Source material.
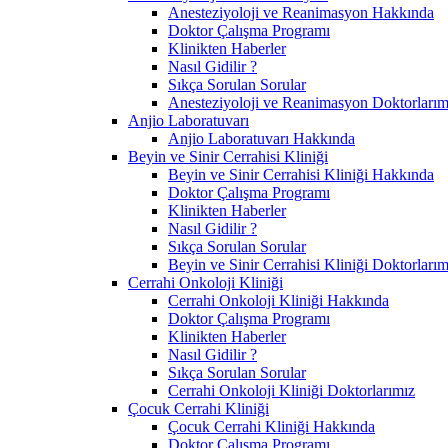
Anesteziyoloji ve Reanimasyon Hakkında
Doktor Çalışma Programı
Klinikten Haberler
Nasıl Gidilir ?
Sıkça Sorulan Sorular
Anesteziyoloji ve Reanimasyon Doktorlarım
Anjio Laboratuvarı
Anjio Laboratuvarı Hakkında
Beyin ve Sinir Cerrahisi Kliniği
Beyin ve Sinir Cerrahisi Kliniği Hakkında
Doktor Çalışma Programı
Klinikten Haberler
Nasıl Gidilir ?
Sıkça Sorulan Sorular
Beyin ve Sinir Cerrahisi Kliniği Doktorlarım
Cerrahi Onkoloji Kliniği
Cerrahi Onkoloji Kliniği Hakkında
Doktor Çalışma Programı
Klinikten Haberler
Nasıl Gidilir ?
Sıkça Sorulan Sorular
Cerrahi Onkoloji Kliniği Doktorlarımız
Çocuk Cerrahi Kliniği
Çocuk Cerrahi Kliniği Hakkında
Doktor Çalışma Programı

What is required. Please print, exactly as given, the lines running from the beginning of the listing through the line containing "Çocuk Cerrahi Kliniği Hakkında", omitting each picture.

Response area.
Anesteziyoloji ve Reanimasyon Hakkında
Doktor Çalışma Programı
Klinikten Haberler
Nasıl Gidilir ?
Sıkça Sorulan Sorular
Anesteziyoloji ve Reanimasyon Doktorlarım
Anjio Laboratuvarı
Anjio Laboratuvarı Hakkında
Beyin ve Sinir Cerrahisi Kliniği
Beyin ve Sinir Cerrahisi Kliniği Hakkında
Doktor Çalışma Programı
Klinikten Haberler
Nasıl Gidilir ?
Sıkça Sorulan Sorular
Beyin ve Sinir Cerrahisi Kliniği Doktorlarım
Cerrahi Onkoloji Kliniği
Cerrahi Onkoloji Kliniği Hakkında
Doktor Çalışma Programı
Klinikten Haberler
Nasıl Gidilir ?
Sıkça Sorulan Sorular
Cerrahi Onkoloji Kliniği Doktorlarımız
Çocuk Cerrahi Kliniği
Çocuk Cerrahi Kliniği Hakkında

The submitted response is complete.